Выбрать главу

— Язык — это то, на чём мы говорим.

— Верно, — одобрил дед.

И затем он привёл два определения языка. Первое, донаучное, принадлежало лингвисту рубежа 16-17 веков Лаврентию Зизанию: «Язык — дар Божий». Второе, уже научное, сформулировал Ленин: «Язык — основное средство человеческого общения».
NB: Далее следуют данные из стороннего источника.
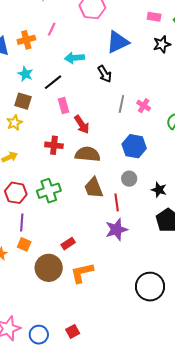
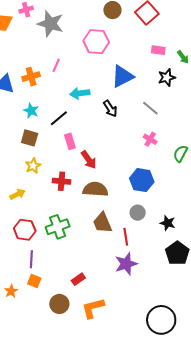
gray line: (121, 104) -> (150, 108), moved, turned -60
yellow star: (14, 123) -> (33, 166), moved
brown circle: (49, 268) -> (59, 304), size x0.7

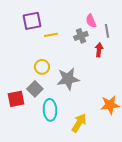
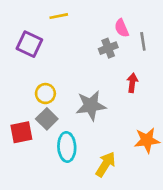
purple square: (32, 21) -> (29, 44), moved, turned 36
yellow line: (51, 35) -> (59, 16), moved
red arrow: (99, 50) -> (132, 83), moved
yellow circle: (42, 67) -> (45, 94), moved

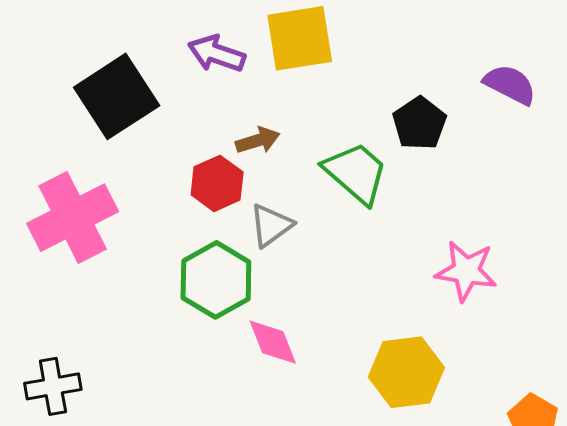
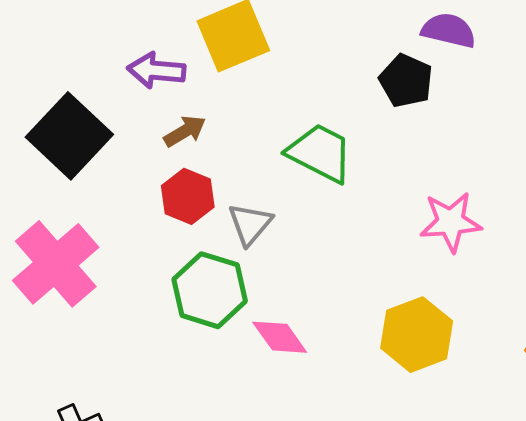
black pentagon: (419, 123) -> (406, 81), moved
brown arrow: (258, 140) -> (185, 131), moved

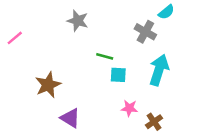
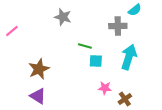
gray cross: (145, 32) -> (118, 26), turned -30
purple triangle: (70, 118) -> (38, 96), moved

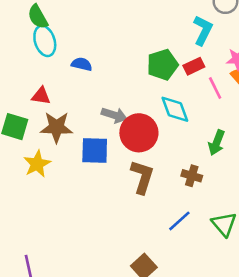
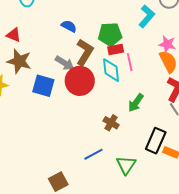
blue semicircle: (82, 64) -> (69, 26), moved
red rectangle: (194, 66) -> (116, 49), moved
pink line: (215, 88) -> (130, 62), moved
brown L-shape: (142, 177) -> (85, 52), moved

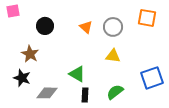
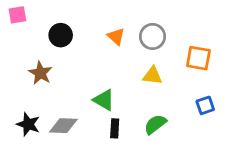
orange square: (147, 18) -> (198, 58), moved
black star: (22, 78) -> (28, 124), moved
blue square: (152, 78) -> (205, 105), size x0.6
— Василий почти повторил Ленина, — пошутил профессор. — Молодцом!

Шумский от такой похвалы снова раскраснелся. Через час, после того, как мы узнали несколько гипотез возникновения языка и ещё разные вещи, Васю ждал приятный сюрприз. Дед предложил ему в следующий раз принести свои стихи. Кое-кто из бывших студентов профессора уже не первый год занимает влиятельные должности в наших местных изданиях, и с ними можно обсудить возможность публикации Васиных творений. Лицо Шумского окончательно приобрело цвет варёной свёклы, он пробормотал: «Ух ты, спасибо», после чего онемел. Его неоднократные попытки опубликоваться, пока не приносили результата — из-за этого Вася страдал не то, чтобы сильно и постоянно, но временами всё же страдал.

— Обычно я такими вещами не занимаюсь, — объяснение предстоящего похода по литературным инстанциям дед почему-то адресовал мне, словно мы с ним советовались. — Но, поскольку Василий — мой последний ученик, думаю, для него стоит сделать исключение. Как считаешь, тёзка?
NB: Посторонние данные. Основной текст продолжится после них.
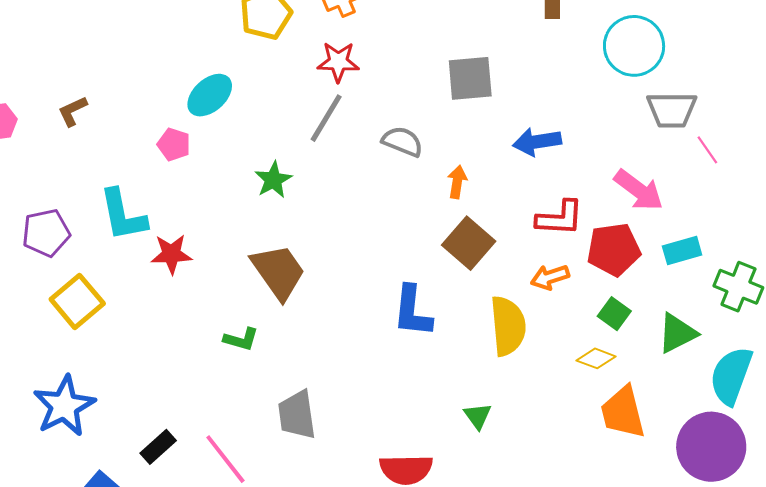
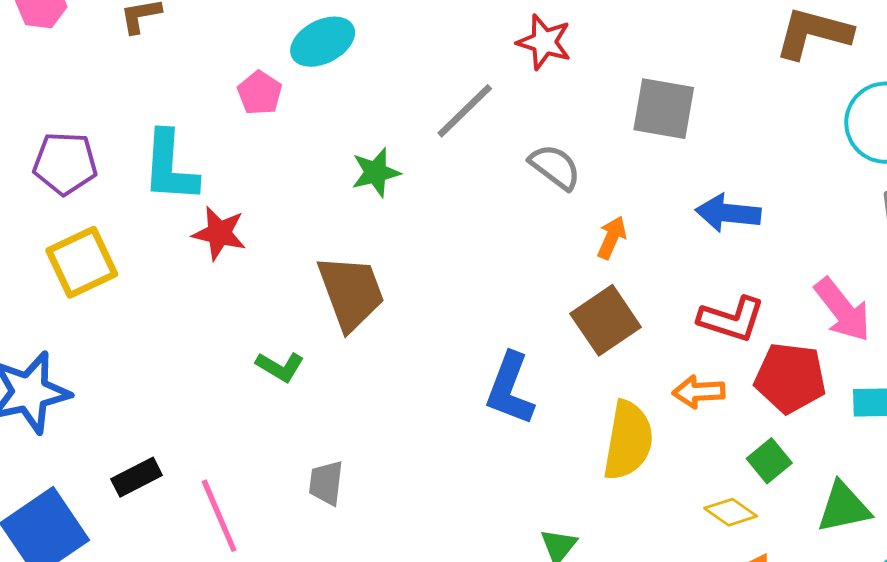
red star: (338, 62) -> (544, 42), moved
gray trapezoid: (297, 415) -> (326, 483), size x0.7

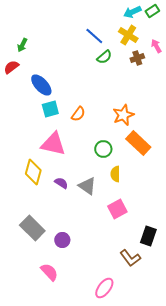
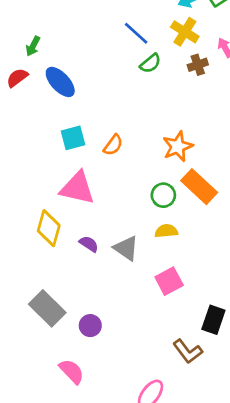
blue ellipse: (41, 85) -> (60, 82), moved
green circle: (103, 149) -> (163, 195), moved
yellow semicircle: (115, 174) -> (166, 231), turned 84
Я понятия не имел, что у профессора такие могучие связи в периодической печати, но солидно кивнул: конечно, стоит.

На улице способность изъясняться с помощью основного средства человеческого общения вернулась к Шумскому не сразу. На мой вопрос, как ему лекция, он молча показал большой палец. На уточнение, будет ли и дальше ходить на занятия по языкознанию, ответил недоумённо-возмущённый взглядом: как я могу в этом сомневаться? А на оптимистичное предположение «Представляешь, вот поступишь ты на филфак, придёшь на лекцию, для всех — тёмный лес, а ты уже подкованный!», рассеянно кивнул. Видимо, он подыскивал слова, которые наиболее точно отражали бы его переживания, а изливать чувства пустословием считал недостойным момента. Мы уже поднялись на два квартала и почти подошли к троллейбусной остановке, когда Вася, наконец, мечтательно выдохнул:

— Обалдеть!

Шумский и Зимилис считали: теперь я должен познакомить их с Вероникой. И даже пытались шантажировать: если я откажусь, значит, я стесняюсь признать их друзьями, а коли так, то я — не настоящий друг, и положиться на меня в трудную минуту нельзя. Их расчёт угадывался без рентгена: Вероника познакомит их со своими подругами по университету, и тогда, может быть, им тоже выгорит с сексом (от наших одноклассниц подобной любезности ждать не приходилось: большинство берегло себя для будущих женихов, а те, кого можно было заподозрить в нетерпении, встречались с более взрослыми парнями).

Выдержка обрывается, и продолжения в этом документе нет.